Laboratory for Cell Asymmetry, RIKEN Center for Developmental Biology, 2-2-3 Minatojima-Minamimachi, Chuo-ku, Kobe, Hyogo 650-0047, Japan.
Dev Biol. 2010 Nov 1;347(1):9-23. doi: 10.1016/j.ydbio.2010.06.029. Epub 2010 Jul 1.
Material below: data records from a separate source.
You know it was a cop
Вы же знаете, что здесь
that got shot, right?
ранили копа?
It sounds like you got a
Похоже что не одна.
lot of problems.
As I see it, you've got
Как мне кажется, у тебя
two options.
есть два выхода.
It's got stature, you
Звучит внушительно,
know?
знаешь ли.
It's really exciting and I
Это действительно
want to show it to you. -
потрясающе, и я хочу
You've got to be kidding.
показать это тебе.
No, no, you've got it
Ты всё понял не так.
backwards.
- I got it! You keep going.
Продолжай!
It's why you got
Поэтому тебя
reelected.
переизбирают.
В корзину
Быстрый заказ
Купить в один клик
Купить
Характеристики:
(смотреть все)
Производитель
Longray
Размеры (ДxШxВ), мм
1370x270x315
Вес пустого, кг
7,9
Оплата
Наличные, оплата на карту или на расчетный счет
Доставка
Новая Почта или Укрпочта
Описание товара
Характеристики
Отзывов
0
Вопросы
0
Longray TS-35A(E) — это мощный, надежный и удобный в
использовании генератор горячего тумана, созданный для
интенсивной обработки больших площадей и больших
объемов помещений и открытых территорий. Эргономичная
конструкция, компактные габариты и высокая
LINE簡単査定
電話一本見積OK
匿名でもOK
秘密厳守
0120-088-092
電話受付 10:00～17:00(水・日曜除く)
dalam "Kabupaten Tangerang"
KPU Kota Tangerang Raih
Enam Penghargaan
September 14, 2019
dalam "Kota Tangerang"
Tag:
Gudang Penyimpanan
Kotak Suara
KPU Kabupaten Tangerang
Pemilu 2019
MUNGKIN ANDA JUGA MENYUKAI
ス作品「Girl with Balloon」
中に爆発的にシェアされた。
Asymmetric cell division generates two daughter cells of differential gene expression and/or cell shape. Drosophila neuroblasts undergo typical asymmetric divisions with regard to both features; this is achieved by asymmetric segregation of cell fate determinants (such as Prospero) and also by asymmetric spindle formation. The loss of genes involved in these individual asymmetric processes has revealed the roles of each asymmetric feature in neurogenesis, yet little is known about the fate of the neuroblast progeny when asymmetric processes are blocked and the cells divide symmetrically. We genetically created such neuroblasts, and found that in embryos, they were initially mitotic and then gradually differentiated into neurons, frequently forming a clone of cells homogeneous in temporal identity. By contrast, larval neuroblasts with the same genotype continued to proliferate without differentiation. Our results indicate that asymmetric divisions govern lineage length and progeny fate, consequently generating neural diversity, while the progeny fate of symmetrically dividing neuroblasts depends on developmental stages, presumably reflecting differential activities of Prospero in the nucleus.
不对称细胞分裂会产生两个具有不同基因表达和/或细胞形态的子细胞。果蝇神经母细胞在这两个方面都经历典型的不对称分裂;这是通过细胞命运决定因素(如 Prospero)的不对称分配以及不对称纺锤体的形成来实现的。参与这些单个不对称过程的基因的缺失揭示了每个不对称特征在神经发生中的作用,但当不对称过程被阻断并且细胞对称分裂时,神经母细胞后代的命运知之甚少。我们通过遗传方法创造了这样的神经母细胞,并发现它们在胚胎中最初是有丝分裂的,然后逐渐分化为神经元,经常形成具有相同时间特征的细胞克隆。相比之下,具有相同基因型的幼虫神经母细胞继续增殖而不分化。我们的结果表明,不对称分裂控制着谱系长度和后代命运,从而产生神经多样性,而对称分裂的神经母细胞的后代命运取决于发育阶段,这可能反映了 Prospero 在核内的不同活性。